Türkiye Siyasetinde Demokratikleşme ve Toplumsal Haraketlilik açısından önemli değişimlerin yaşandığı 1950'ler, çok partili siyasetin başladığı ve seçim ile iktidar değişikliğinin gerçekleştiği yıllar olarak ayrı bir öneme sahiptir.
Bu günkü yazımızın konusu olmasa da; Bu çok partili hayata geçişe kısa değinmede yarar görüyorum.
Türkiye çok partili hayata kendi demokratik sevdası yüzünden geçmemiştir. İkinci Paylaşım Savaşı sonucu Başta ABD ve İngiltere yeni sömürü sistemlerini (güya çok demokratik olduklarından dolayı) hür irade, hür seçim olayına bağlarlar.
Biz konumuza dönelim. 1938 Yılından sonra temelleri atılan Muhafazakarlık ve ABD yandaşlığı siyaset günümüze kadar anlamını korumaktadır. Özellikle sağ siyaset bu hamasi ve dindarlık bayraktarlığını günümüze kadar taşıyarak her dönem kendilerine bir düşman ve Millilik icat ederler.
Bu akıl dışı siyasi bezirganlık ne yazık ki hala meyvelerini vermeye devam ediyor.
Her kötülüğü Cumhuriyet Rejimine bağlayan bu kötülüklerin baş mimarı olarak da CHP'yi göstermek sağ siyasilerin adeta vazgeçilmez ilkeleri olmuştur.
Bilgi sahibi olmadan fikir üretmek bizim gibi toplumların hep gündemini meşgul etmiştir. Sağ siyasetin temel argümanları olan ne-nasıl- niçin sorusu gündemlerinde olmayınca bu tür yalan ve asılsız konular hiç sorgulamadan günümüze kadar gelmiştir.
Gezi Olaylarının Yıl Dönümünde bu Ülkeyi 22 yıldır yöneten Cumhurbaşkanının hala cami, ezan, kışla üzerinden siyaset yaptığına şahit olduk!
Yıllarca tartışılan Türkçe Ezanın temeli ve aslının nereden kaynaklandığına bir göz atalım:
Türkçe Ezan, Atatürk veya CHP'nin ortaya attığı bir konu değildir.

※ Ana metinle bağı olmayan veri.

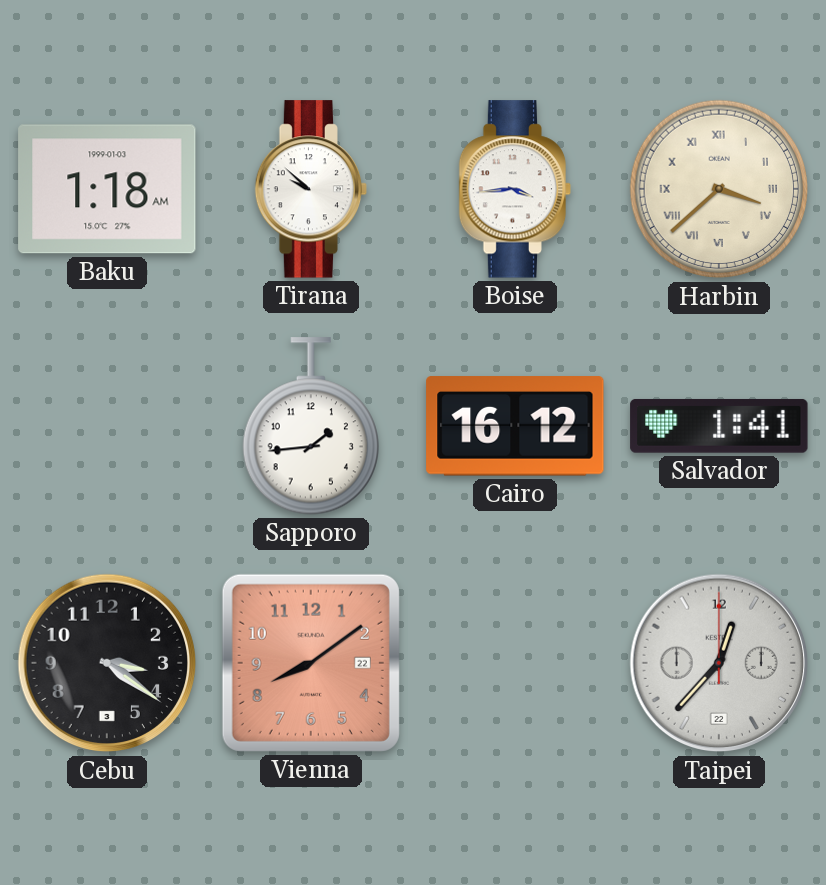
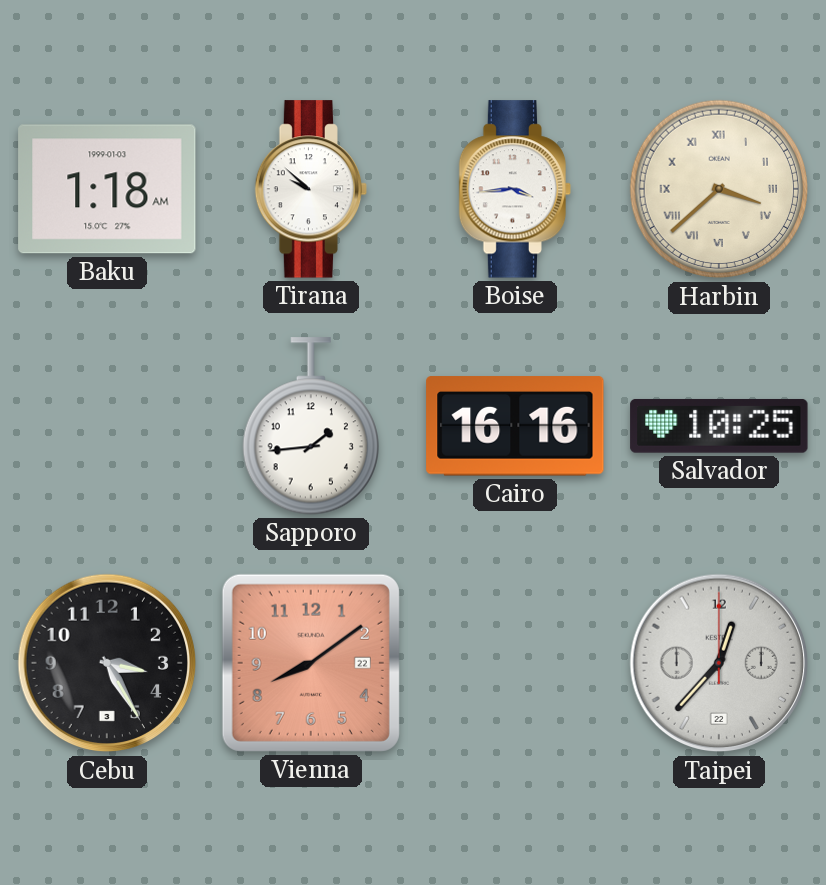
Cairo: 16:12 -> 16:16
Salvador: 1:41 -> 10:25
Cebu: 3:21 -> 3:25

19. Yüzyılda Türkçülük duyguları yükselme sürecindeyken, Sultan Abdulaziz Döneminde hayatı akıl almaz olaylarla dolu olan Türkçü 'Genç Osmanlı' yazarı SUAVİ "dinde reform gerekir" düşüncesinden hareketle, hutbenin her milletin kendi dilinden okunmasını ısrarla ilk olarak gündeme taşıyan kişiydi.
Onun görüşü Cemaleddin Afgani (Efgani) ve Macar Halk ilgini İgnaz Kunaş tarafından genişletilerek dile getirilmiştir.
Ziya Gökalp: " Bir ülke ki, camiinde Türkçe ezan okunur” mısrası ile başlayan şiirini yayınlamıştır. 1922 yılında yayınlanan "Hatırat-ı Abdülhamid Han-ı Sanı" isimli kitapta Latin harfe geçilmesi gerektiğini söyler.
Kendilerine Abdulhamit Hanı rehber olarak gösterenlerin kaçı bu kitabı okudu doğrusu merak ediyorum.
27 Mayıs öncülerinden Alpaslan Türkeş, darbe sonrası verdiği bir röportajda ezanın tekrar Arapça okutulmasını "İhanet" olarak nitelemiş tir.
Tüm bu ipe sapa gelmez eleştiriler karşısında CHP'nin aldığı tavır daha da ilginç!
Genel Başkan bir açılışta asıl CHP'nin Muhafazakar bir parti olduğunu söyleyerek; “Hepimizin dedesi, babası, bir şekliyle CHP'liydi. Mesela önemli şairlerden Necip Fazıl CHP'nin Parti Meclis Üyesidir. Bir dönem Adnan Menderes CHP'lidir” şeklindeki söylemleri ile Sağ kesimden oy almak için Menderes ve Necip Fazıl'dan söz ederek bir CHP profili çiziyorsa, bize hayırlı uğurlu olsun demekten başka bir şey düşmez.
Hiç bir görüş bir günde şekillenmez.
Her olayın kendi tarihi süreci içerisinde bir geçmişi vardır.
Bu yanlış doğru bildiklerimizin ısıtılıp ısıtılıp toplumun önüne getirilmesi toplumun zekası ile alay etmekten başka bir şey değildir.